American singer-songwriter and rock legend Bruce Springsteen has written numerous songs for use in films, while his motifs and archetypes have influenced others in a variety of guises. But his relationship to film is symbiotic, his songs possessing a quality that raises them beyond the poetic and into the cinematic.

Springsteen’s work has featured in numerous films, while ‘Streets of Philadelphia’ was written specifically for Jonathan Demme’s Philadelphia (1993), ‘Dead Man Walking’ and ‘The Wrestler’ for the films by Tim Robbins and Darren Aaronofsky, respectively, as well as ‘Lift Me Up’ for John Sayles’ Limbo (1999). ‘Secret Garden’ famously featured in Cameron Crowe’s Jerry Maguire (1996). One of his most famous hits, the title track for the 1984 album Born in the USA, derived from the original title of a film Paul Schrader (Taxi Driver) was working on, but after Springsteen used it for his song about a Vietnam veteran what he gave Schrader inspired a title change for the film, which became Light of Day (1987), with Joan Jett and Michael J. Fox performing the track together.

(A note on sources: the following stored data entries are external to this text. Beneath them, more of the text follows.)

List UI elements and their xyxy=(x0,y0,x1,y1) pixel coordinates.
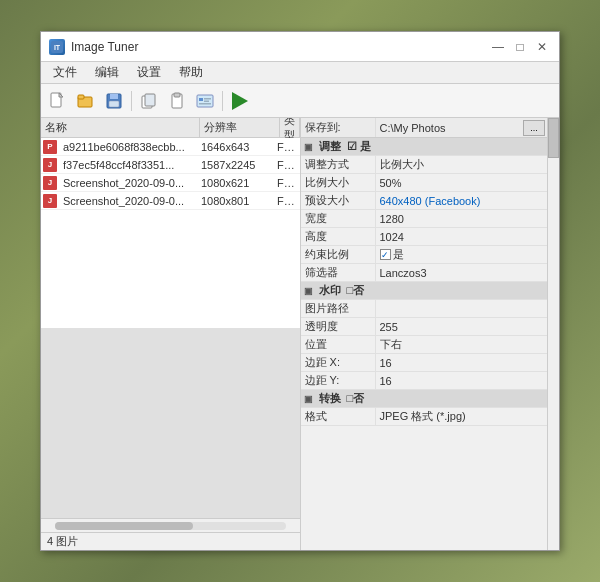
svg-rect-9 xyxy=(145,94,155,106)
toolbar-copy-button[interactable] xyxy=(136,88,162,114)
section-watermark-label: 水印 xyxy=(317,282,343,299)
prop-label: 比例大小 xyxy=(301,174,376,191)
prop-value: 255 xyxy=(376,320,548,334)
constrain-value: 是 xyxy=(393,247,404,262)
prop-value: Lanczos3 xyxy=(376,266,548,280)
right-wrapper: 保存到: C:\My Photos ... ▣ 调整 ☑ 是 调整方式 比例大小… xyxy=(301,118,560,550)
toolbar-open-button[interactable] xyxy=(73,88,99,114)
prop-position: 位置 下右 xyxy=(301,336,548,354)
window-title: Image Tuner xyxy=(71,40,138,54)
prop-resize-pct: 比例大小 50% xyxy=(301,174,548,192)
menu-help[interactable]: 帮助 xyxy=(171,62,211,83)
toolbar-play-button[interactable] xyxy=(227,88,253,114)
prop-label: 边距 Y: xyxy=(301,372,376,389)
convert-no: □否 xyxy=(347,391,365,406)
file-row[interactable]: J Screenshot_2020-09-0... 1080x801 FastS… xyxy=(41,192,300,210)
toolbar xyxy=(41,84,559,118)
vertical-scrollbar[interactable] xyxy=(547,118,559,550)
prop-format: 格式 JPEG 格式 (*.jpg) xyxy=(301,408,548,426)
app-icon: IT xyxy=(49,39,65,55)
watermark-no: □否 xyxy=(347,283,365,298)
prop-preset-size: 预设大小 640x480 (Facebook) xyxy=(301,192,548,210)
maximize-button[interactable]: □ xyxy=(511,38,529,56)
prop-value: JPEG 格式 (*.jpg) xyxy=(376,408,548,425)
svg-rect-14 xyxy=(204,98,211,100)
prop-margin-x: 边距 X: 16 xyxy=(301,354,548,372)
menu-settings[interactable]: 设置 xyxy=(129,62,169,83)
title-left: IT Image Tuner xyxy=(49,39,138,55)
svg-rect-16 xyxy=(199,103,211,105)
prop-watermark-img: 图片路径 xyxy=(301,300,548,318)
file-resolution: 1080x621 xyxy=(197,177,273,189)
toolbar-info-button[interactable] xyxy=(192,88,218,114)
file-type-icon: J xyxy=(43,194,57,208)
file-name: f37ec5f48ccf48f3351... xyxy=(59,159,197,171)
content-area: 名称 分辨率 类型 P a9211be6068f838ecbb... 1646x… xyxy=(41,118,559,550)
status-bar: 4 图片 xyxy=(41,532,300,550)
prop-value: 下右 xyxy=(376,336,548,353)
toolbar-separator-2 xyxy=(222,91,223,111)
scroll-thumb-vertical[interactable] xyxy=(548,118,559,158)
close-button[interactable]: ✕ xyxy=(533,38,551,56)
minimize-button[interactable]: — xyxy=(489,38,507,56)
scroll-track-horizontal[interactable] xyxy=(55,522,286,530)
prop-label: 调整方式 xyxy=(301,156,376,173)
scroll-thumb-horizontal[interactable] xyxy=(55,522,193,530)
file-resolution: 1587x2245 xyxy=(197,159,273,171)
save-to-row: 保存到: C:\My Photos ... xyxy=(301,118,548,138)
section-convert-label: 转换 xyxy=(317,390,343,407)
svg-rect-15 xyxy=(204,100,209,102)
toolbar-separator-1 xyxy=(131,91,132,111)
file-name: Screenshot_2020-09-0... xyxy=(59,195,197,207)
file-row[interactable]: J Screenshot_2020-09-0... 1080x621 FastS… xyxy=(41,174,300,192)
toolbar-new-button[interactable] xyxy=(45,88,71,114)
prop-label: 边距 X: xyxy=(301,354,376,371)
menu-file[interactable]: 文件 xyxy=(45,62,85,83)
file-type: FastStone PNG... xyxy=(273,141,300,153)
file-type-icon: P xyxy=(43,140,57,154)
prop-value: 1024 xyxy=(376,230,548,244)
prop-label: 预设大小 xyxy=(301,192,376,209)
file-row[interactable]: J f37ec5f48ccf48f3351... 1587x2245 FastS… xyxy=(41,156,300,174)
prop-label: 宽度 xyxy=(301,210,376,227)
prop-value: 50% xyxy=(376,176,548,190)
svg-rect-4 xyxy=(78,95,84,99)
prop-filter: 筛选器 Lanczos3 xyxy=(301,264,548,282)
section-collapse-icon[interactable]: ▣ xyxy=(303,141,315,153)
menu-edit[interactable]: 编辑 xyxy=(87,62,127,83)
menu-bar: 文件 编辑 设置 帮助 xyxy=(41,62,559,84)
prop-value: 640x480 (Facebook) xyxy=(376,194,548,208)
section-watermark-collapse-icon[interactable]: ▣ xyxy=(303,285,315,297)
section-convert: ▣ 转换 □否 xyxy=(301,390,548,408)
prop-opacity: 透明度 255 xyxy=(301,318,548,336)
toolbar-paste-button[interactable] xyxy=(164,88,190,114)
prop-label: 约束比例 xyxy=(301,246,376,263)
file-name: Screenshot_2020-09-0... xyxy=(59,177,197,189)
horizontal-scrollbar[interactable] xyxy=(41,518,300,532)
file-row[interactable]: P a9211be6068f838ecbb... 1646x643 FastSt… xyxy=(41,138,300,156)
file-name: a9211be6068f838ecbb... xyxy=(59,141,197,153)
prop-value: 1280 xyxy=(376,212,548,226)
play-triangle-icon xyxy=(232,92,248,110)
prop-label: 筛选器 xyxy=(301,264,376,281)
svg-rect-13 xyxy=(199,98,203,101)
section-convert-collapse-icon[interactable]: ▣ xyxy=(303,393,315,405)
col-header-resolution: 分辨率 xyxy=(200,118,280,137)
section-resize: ▣ 调整 ☑ 是 xyxy=(301,138,548,156)
section-resize-label: 调整 xyxy=(317,138,343,155)
section-watermark: ▣ 水印 □否 xyxy=(301,282,548,300)
file-type: FastStone JPG ... xyxy=(273,177,300,189)
file-type: FastStone JPG ... xyxy=(273,195,300,207)
browse-button[interactable]: ... xyxy=(523,120,545,136)
properties-panel: 保存到: C:\My Photos ... ▣ 调整 ☑ 是 调整方式 比例大小… xyxy=(301,118,548,550)
col-header-name: 名称 xyxy=(41,118,200,137)
constrain-checkbox[interactable]: ✓ xyxy=(380,249,391,260)
title-controls: — □ ✕ xyxy=(489,38,551,56)
save-to-label: 保存到: xyxy=(301,118,376,137)
file-resolution: 1080x801 xyxy=(197,195,273,207)
toolbar-save-button[interactable] xyxy=(101,88,127,114)
prop-height: 高度 1024 xyxy=(301,228,548,246)
prop-value: 16 xyxy=(376,374,548,388)
status-text: 4 图片 xyxy=(47,534,78,549)
prop-value: 16 xyxy=(376,356,548,370)
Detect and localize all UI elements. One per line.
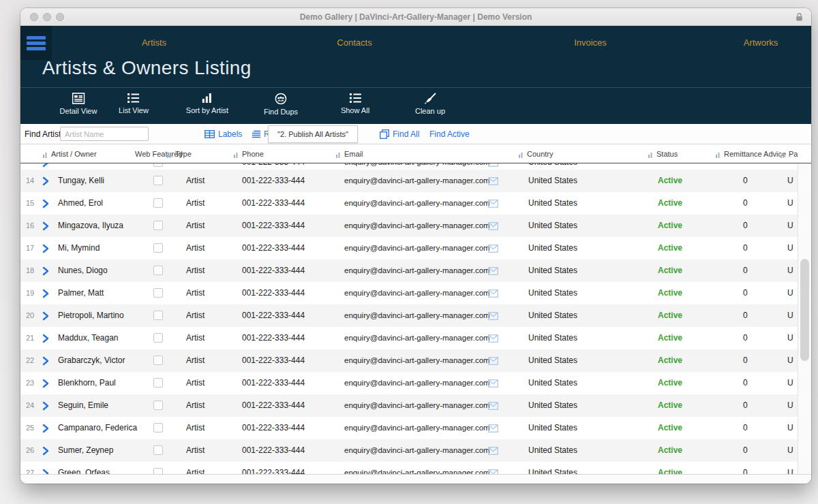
table-row[interactable]: 15 Ahmed, Erol Artist 001-222-333-444 en… [20, 192, 811, 215]
table-row[interactable]: 25 Campanaro, Federica Artist 001-222-33… [20, 417, 811, 439]
table-row[interactable]: 27 Green, Orfeas Artist 001-222-333-444 … [20, 462, 811, 474]
send-email-icon[interactable] [488, 424, 498, 435]
nav-tab-invoices[interactable]: Invoices [574, 26, 607, 60]
web-featured-checkbox[interactable] [153, 333, 163, 343]
row-detail-chevron-icon[interactable] [42, 221, 49, 233]
send-email-icon[interactable] [488, 177, 498, 187]
column-header-remittance-advice[interactable]: Remittance Advice [724, 144, 786, 163]
hamburger-menu-icon[interactable] [20, 26, 52, 60]
artist-owner-name[interactable]: Blenkhorn, Paul [58, 372, 116, 394]
send-email-icon[interactable] [488, 357, 498, 367]
artist-owner-name[interactable]: Mi, Mymind [58, 237, 100, 259]
table-row[interactable]: 22 Grabarczyk, Victor Artist 001-222-333… [20, 349, 811, 372]
row-detail-chevron-icon[interactable] [42, 356, 49, 368]
column-header-phone[interactable]: Phone [242, 144, 264, 163]
row-detail-chevron-icon[interactable] [42, 334, 49, 345]
web-featured-checkbox[interactable] [153, 400, 163, 410]
find-all-button[interactable]: Find All [380, 124, 419, 144]
row-detail-chevron-icon[interactable] [42, 289, 49, 300]
send-email-icon[interactable] [488, 334, 498, 345]
publish-all-artists-dropdown[interactable]: "2. Publish All Artists" [268, 125, 358, 143]
column-header-pa-truncated[interactable]: Pa [789, 144, 798, 163]
web-featured-checkbox[interactable] [153, 221, 163, 230]
web-featured-checkbox[interactable] [153, 243, 163, 253]
artist-owner-name[interactable]: Mingazova, Ilyuza [58, 215, 123, 237]
artist-owner-name[interactable]: Nunes, Diogo [58, 259, 108, 282]
column-header-email[interactable]: Email [344, 144, 363, 163]
artist-owner-name[interactable]: Ahmed, Erol [58, 192, 103, 215]
nav-tab-artists[interactable]: Artists [142, 26, 166, 60]
row-detail-chevron-icon[interactable] [42, 311, 49, 323]
web-featured-checkbox[interactable] [153, 311, 163, 320]
scrollbar-thumb[interactable] [800, 259, 809, 361]
labels-button[interactable]: Labels [204, 124, 242, 144]
send-email-icon[interactable] [488, 289, 498, 300]
send-email-icon[interactable] [488, 312, 498, 322]
web-featured-checkbox[interactable] [153, 163, 163, 167]
column-header-status[interactable]: Status [656, 144, 678, 163]
column-header-country[interactable]: Country [527, 144, 554, 163]
web-featured-checkbox[interactable] [153, 198, 163, 208]
nav-tab-contacts[interactable]: Contacts [337, 26, 372, 60]
artist-owner-name[interactable]: Campanaro, Federica [58, 417, 137, 439]
find-dups-button[interactable]: Find Dups [264, 93, 298, 116]
column-header-artist-owner[interactable]: Artist / Owner [51, 144, 97, 163]
web-featured-checkbox[interactable] [153, 378, 163, 388]
artist-owner-name[interactable]: Sumer, Zeynep [58, 439, 113, 462]
table-row[interactable]: 24 Seguin, Emile Artist 001-222-333-444 … [20, 394, 811, 417]
send-email-icon[interactable] [488, 402, 498, 412]
row-detail-chevron-icon[interactable] [42, 446, 49, 458]
show-all-button[interactable]: Show All [341, 93, 369, 114]
send-email-icon[interactable] [488, 222, 498, 232]
table-row[interactable]: 21 Maddux, Teagan Artist 001-222-333-444… [20, 327, 811, 349]
table-row[interactable]: 23 Blenkhorn, Paul Artist 001-222-333-44… [20, 372, 811, 394]
row-detail-chevron-icon[interactable] [42, 424, 49, 435]
table-row[interactable]: 26 Sumer, Zeynep Artist 001-222-333-444 … [20, 439, 811, 462]
web-featured-checkbox[interactable] [153, 266, 163, 275]
table-row[interactable]: 16 Mingazova, Ilyuza Artist 001-222-333-… [20, 215, 811, 237]
list-view-button[interactable]: List View [119, 93, 149, 114]
artist-owner-name[interactable]: Palmer, Matt [58, 282, 104, 304]
clean-up-button[interactable]: Clean up [415, 93, 445, 115]
vertical-scrollbar[interactable] [798, 163, 811, 474]
artist-owner-name[interactable]: Maddux, Teagan [58, 327, 119, 349]
table-row[interactable]: 18 Nunes, Diogo Artist 001-222-333-444 e… [20, 259, 811, 282]
table-row[interactable]: 17 Mi, Mymind Artist 001-222-333-444 enq… [20, 237, 811, 259]
web-featured-checkbox[interactable] [153, 468, 163, 474]
table-row[interactable]: 19 Palmer, Matt Artist 001-222-333-444 e… [20, 282, 811, 304]
send-email-icon[interactable] [488, 200, 498, 210]
web-featured-checkbox[interactable] [153, 423, 163, 432]
send-email-icon[interactable] [488, 163, 498, 169]
row-detail-chevron-icon[interactable] [42, 199, 49, 210]
row-detail-chevron-icon[interactable] [42, 244, 49, 255]
send-email-icon[interactable] [488, 469, 498, 474]
artist-owner-name[interactable]: Seguin, Emile [58, 394, 108, 417]
table-row[interactable]: 14 Tungay, Kelli Artist 001-222-333-444 … [20, 170, 811, 192]
table-row[interactable]: 001-222-333-444 enquiry@davinci-art-gall… [20, 163, 811, 170]
row-detail-chevron-icon[interactable] [42, 401, 49, 413]
web-featured-checkbox[interactable] [153, 356, 163, 365]
send-email-icon[interactable] [488, 379, 498, 390]
detail-view-button[interactable]: Detail View [60, 93, 97, 115]
row-detail-chevron-icon[interactable] [42, 176, 49, 188]
send-email-icon[interactable] [488, 245, 498, 255]
web-featured-checkbox[interactable] [153, 445, 163, 455]
row-detail-chevron-icon[interactable] [42, 379, 49, 390]
nav-tab-artworks[interactable]: Artworks [744, 26, 778, 60]
row-detail-chevron-icon[interactable] [42, 469, 49, 474]
artist-owner-name[interactable]: Tungay, Kelli [58, 170, 104, 192]
send-email-icon[interactable] [488, 267, 498, 277]
artist-name-input[interactable] [60, 127, 149, 141]
table-row[interactable]: 20 Pietropoli, Martino Artist 001-222-33… [20, 304, 811, 327]
find-active-button[interactable]: Find Active [429, 124, 470, 144]
artist-owner-name[interactable]: Pietropoli, Martino [58, 304, 124, 327]
column-header-type[interactable]: Type [175, 144, 192, 163]
artist-owner-name[interactable]: Grabarczyk, Victor [58, 349, 125, 372]
row-detail-chevron-icon[interactable] [42, 266, 49, 278]
web-featured-checkbox[interactable] [153, 176, 163, 185]
web-featured-checkbox[interactable] [153, 288, 163, 298]
row-detail-chevron-icon[interactable] [42, 163, 49, 170]
send-email-icon[interactable] [488, 447, 498, 457]
sort-by-artist-button[interactable]: Sort by Artist [186, 93, 228, 114]
artist-owner-name[interactable]: Green, Orfeas [58, 462, 110, 474]
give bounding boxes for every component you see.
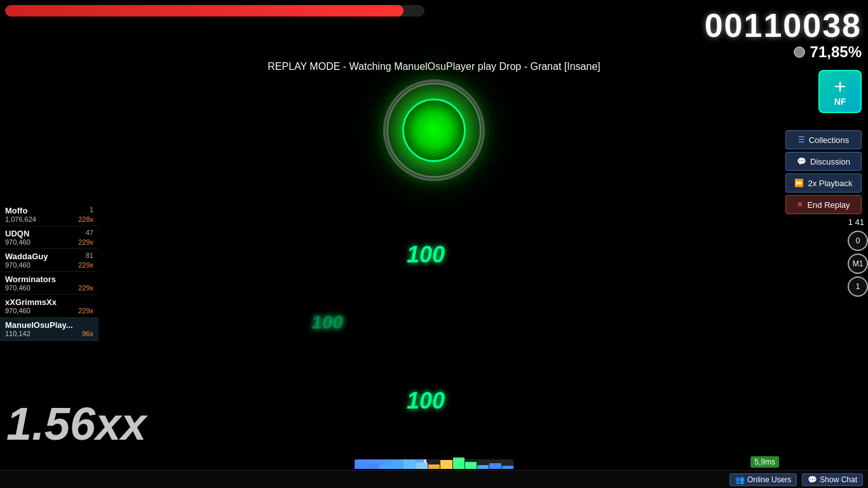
multiplier-display: 1.56xx [6,398,146,450]
key-counter-0: 0 [848,231,868,251]
hit-100-bottom: 100 [407,388,445,414]
show-chat-button[interactable]: 💬 Show Chat [802,473,863,486]
key-circle-0: 0 [848,231,868,251]
entry-rank: 81 [86,252,93,261]
hit-circle-container [386,83,482,178]
freq-bar [489,463,501,469]
entry-combo: 229x [78,284,93,292]
entry-combo: 96x [82,330,93,337]
key-circle-1: 1 [848,276,868,297]
playback-button[interactable]: ⏩ 2x Playback [785,173,862,193]
progress-bar-container [5,5,424,17]
playback-label: 2x Playback [808,179,852,188]
key-circle-m1: M1 [848,254,868,274]
end-replay-button[interactable]: ✕ End Replay [785,195,862,214]
entry-name: UDQN [5,229,29,238]
leaderboard-entry[interactable]: ManuelOsuPlay...110,14296x [0,318,98,341]
freq-bar [465,462,477,469]
nf-label: NF [834,97,846,107]
ping-display: 5,9ms [750,456,779,468]
plus-icon: + [834,76,846,97]
entry-rank: 47 [86,229,93,238]
freq-bar [453,458,465,469]
entry-name: Moffo [5,206,27,215]
entry-name: xXGrimmsXx [5,297,57,307]
hit-circle-ring [383,79,485,181]
bottom-bar: 👥 Online Users 💬 Show Chat [0,470,868,488]
discussion-button[interactable]: 💬 Discussion [785,152,862,171]
collections-button[interactable]: ☰ Collections [785,130,862,149]
right-buttons-panel: ☰ Collections 💬 Discussion ⏩ 2x Playback… [785,130,862,214]
accuracy-container: 71,85% [794,43,862,61]
collections-label: Collections [809,135,850,145]
entry-score: 1,076,624 [5,215,36,223]
entry-name: WaddaGuy [5,252,48,261]
online-users-label: Online Users [747,475,791,484]
score-display: 00110038 [705,6,862,44]
entry-combo: 229x [78,261,93,269]
key-counter-1: 1 [848,276,868,297]
freq-bar [391,461,403,469]
leaderboard-panel: Moffo11,076,624228xUDQN47970,460229xWadd… [0,203,98,341]
leaderboard-entry[interactable]: Worminators970,460229x [0,272,98,295]
chat-icon: 💬 [808,475,817,484]
end-replay-icon: ✕ [797,200,803,209]
freq-bar [428,464,440,469]
entry-name: Worminators [5,274,56,284]
freq-bar [477,465,489,469]
frequency-visualizer [355,456,513,469]
entry-score: 970,460 [5,284,31,292]
freq-bar [440,460,452,469]
key-indicators-panel: 1 41 0 M1 1 [844,216,868,297]
discussion-icon: 💬 [797,157,806,166]
leaderboard-entry[interactable]: WaddaGuy81970,460229x [0,249,98,272]
entry-score: 970,460 [5,261,31,269]
entry-score: 110,142 [5,330,31,337]
entry-rank: 1 [90,206,93,215]
hit-circle-outer [386,83,482,178]
freq-bar [416,463,428,469]
accuracy-text: 71,85% [810,43,862,61]
freq-bar [367,464,378,469]
entry-score: 970,460 [5,238,31,246]
freq-bar [379,465,391,469]
entry-combo: 228x [78,215,93,223]
hit-100-mid: 100 [311,311,343,333]
online-users-button[interactable]: 👥 Online Users [729,473,797,486]
hit-100-top: 100 [407,241,445,268]
key-count-141: 1 41 [844,216,868,228]
end-replay-label: End Replay [807,200,850,210]
leaderboard-entry[interactable]: xXGrimmsXx970,460229x [0,295,98,318]
show-chat-label: Show Chat [820,475,857,484]
nf-mod-button[interactable]: + NF [818,70,862,113]
online-users-icon: 👥 [735,475,745,484]
freq-bar [403,459,415,469]
replay-mode-text: REPLAY MODE - Watching ManuelOsuPlayer p… [268,61,600,72]
collections-icon: ☰ [798,135,805,144]
entry-name: ManuelOsuPlay... [5,320,73,330]
playback-icon: ⏩ [794,179,804,187]
discussion-label: Discussion [810,157,850,166]
entry-combo: 229x [78,307,93,315]
key-counter-m1: M1 [848,254,868,274]
freq-bar [355,466,366,469]
accuracy-circle-icon [794,46,805,58]
key-counter-row1: 1 41 [844,216,868,228]
leaderboard-entry[interactable]: Moffo11,076,624228x [0,203,98,226]
freq-bar [502,466,513,469]
entry-combo: 229x [78,238,93,246]
entry-score: 970,460 [5,307,31,315]
progress-bar-fill [5,5,403,17]
leaderboard-entry[interactable]: UDQN47970,460229x [0,226,98,249]
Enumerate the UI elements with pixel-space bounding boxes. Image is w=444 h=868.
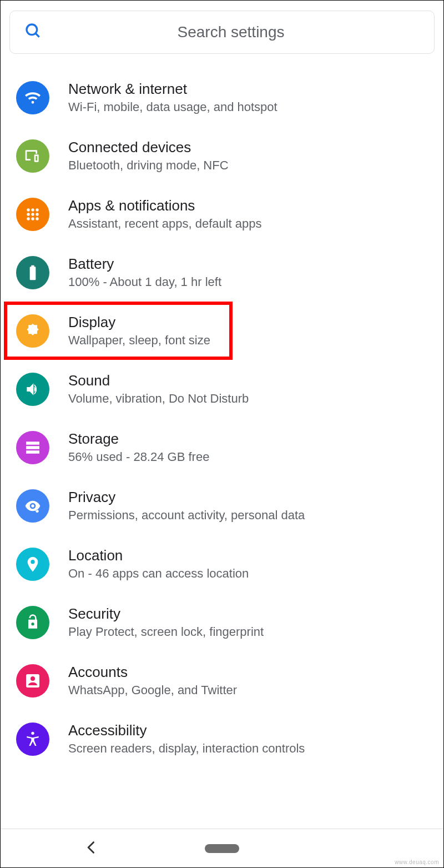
item-title: Network & internet (68, 81, 278, 98)
devices-icon (16, 139, 49, 173)
svg-point-2 (27, 208, 29, 211)
item-subtitle: 56% used - 28.24 GB free (68, 450, 209, 464)
security-icon (16, 606, 49, 639)
apps-icon (16, 198, 49, 231)
item-subtitle: Permissions, account activity, personal … (68, 508, 305, 523)
svg-point-8 (27, 217, 29, 220)
item-subtitle: Wi-Fi, mobile, data usage, and hotspot (68, 100, 278, 114)
svg-point-6 (31, 213, 34, 215)
svg-point-5 (27, 213, 29, 215)
item-text: AccountsWhatsApp, Google, and Twitter (68, 664, 237, 698)
item-text: Battery100% - About 1 day, 1 hr left (68, 255, 221, 289)
wifi-icon (16, 81, 49, 114)
svg-point-0 (27, 24, 37, 35)
settings-item-storage[interactable]: Storage56% used - 28.24 GB free (1, 418, 443, 476)
brightness-icon (16, 314, 49, 348)
settings-list: Network & internetWi-Fi, mobile, data us… (1, 64, 443, 768)
item-title: Security (68, 605, 264, 623)
item-text: AccessibilityScreen readers, display, in… (68, 722, 305, 756)
battery-icon (16, 256, 49, 289)
item-subtitle: Screen readers, display, interaction con… (68, 741, 305, 756)
sound-icon (16, 373, 49, 406)
settings-item-network[interactable]: Network & internetWi-Fi, mobile, data us… (1, 68, 443, 127)
svg-point-4 (36, 208, 38, 211)
search-icon (24, 22, 42, 42)
item-text: Storage56% used - 28.24 GB free (68, 430, 209, 464)
search-input[interactable] (42, 23, 420, 41)
settings-item-security[interactable]: SecurityPlay Protect, screen lock, finge… (1, 593, 443, 651)
settings-item-sound[interactable]: SoundVolume, vibration, Do Not Disturb (1, 360, 443, 418)
back-button[interactable] (84, 840, 99, 857)
svg-point-3 (31, 208, 34, 211)
location-icon (16, 548, 49, 581)
accounts-icon (16, 664, 49, 698)
settings-item-privacy[interactable]: PrivacyPermissions, account activity, pe… (1, 476, 443, 535)
settings-item-display[interactable]: DisplayWallpaper, sleep, font size (1, 302, 443, 360)
storage-icon (16, 431, 49, 464)
svg-point-7 (36, 213, 38, 215)
item-text: Network & internetWi-Fi, mobile, data us… (68, 81, 278, 114)
item-subtitle: Play Protect, screen lock, fingerprint (68, 625, 264, 639)
svg-point-10 (36, 217, 38, 220)
item-text: Connected devicesBluetooth, driving mode… (68, 139, 229, 173)
item-subtitle: 100% - About 1 day, 1 hr left (68, 275, 221, 289)
settings-item-location[interactable]: LocationOn - 46 apps can access location (1, 535, 443, 593)
settings-item-accounts[interactable]: AccountsWhatsApp, Google, and Twitter (1, 651, 443, 710)
item-title: Accounts (68, 664, 237, 681)
system-nav-bar (1, 829, 443, 867)
item-subtitle: Volume, vibration, Do Not Disturb (68, 392, 249, 406)
svg-line-1 (36, 33, 39, 37)
item-subtitle: WhatsApp, Google, and Twitter (68, 683, 237, 698)
item-subtitle: On - 46 apps can access location (68, 566, 249, 581)
privacy-icon (16, 489, 49, 523)
item-title: Storage (68, 430, 209, 448)
item-text: PrivacyPermissions, account activity, pe… (68, 489, 305, 523)
settings-item-accessibility[interactable]: AccessibilityScreen readers, display, in… (1, 710, 443, 768)
search-bar[interactable] (9, 11, 435, 54)
item-subtitle: Bluetooth, driving mode, NFC (68, 158, 229, 173)
item-subtitle: Wallpaper, sleep, font size (68, 333, 210, 348)
item-text: SecurityPlay Protect, screen lock, finge… (68, 605, 264, 639)
item-text: LocationOn - 46 apps can access location (68, 547, 249, 581)
item-text: SoundVolume, vibration, Do Not Disturb (68, 372, 249, 406)
item-subtitle: Assistant, recent apps, default apps (68, 217, 262, 231)
svg-point-9 (31, 217, 34, 220)
item-title: Battery (68, 255, 221, 273)
item-title: Location (68, 547, 249, 564)
home-gesture-pill[interactable] (205, 844, 239, 853)
item-text: Apps & notificationsAssistant, recent ap… (68, 197, 262, 231)
watermark: www.deuaq.com (395, 859, 439, 865)
item-title: Accessibility (68, 722, 305, 739)
item-title: Connected devices (68, 139, 229, 156)
settings-item-battery[interactable]: Battery100% - About 1 day, 1 hr left (1, 243, 443, 302)
item-text: DisplayWallpaper, sleep, font size (68, 314, 210, 348)
item-title: Display (68, 314, 210, 331)
item-title: Apps & notifications (68, 197, 262, 214)
settings-item-apps[interactable]: Apps & notificationsAssistant, recent ap… (1, 185, 443, 243)
accessibility-icon (16, 723, 49, 756)
svg-point-11 (31, 731, 34, 734)
settings-item-connected[interactable]: Connected devicesBluetooth, driving mode… (1, 127, 443, 185)
item-title: Sound (68, 372, 249, 389)
item-title: Privacy (68, 489, 305, 506)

Perhaps one of the reasons Springsteen has proved such a popular choice is how the themes and narratives of his songs and the archetypal characters that populate them resonate with these films. ‘Dead Man Walking’, for instance, echoes the murders and death sentences of 1982’s Nebraska, while ‘The Wrestler’ is a fitting companion piece to ‘The Hitter’ on 2005’s Devils and Dust. Over the course of his career Springsteen has developed an image of the blue collar hero; the sometimes brutal realism and social commentary embedded in his songs about the experiences of the working classes reflects the political and economic conditions of his country as much as they consider themes of faith, love, hope, redemption and despair. This led the Empire podcast recently to compare Scott Cooper’s film Out of the Furnace (2013) to a Springsteen song, while the producers of Steven Spielberg’s War of the Worlds (2005) stated in an interview with Total Film that they desired Tom Cruise’s protagonist to be ‘like a character in a Springsteen song’; he works at a dockyard, has a failed marriage and his pride and joy is his car – the iconic metaphor of escape throughout Springsteen’s work.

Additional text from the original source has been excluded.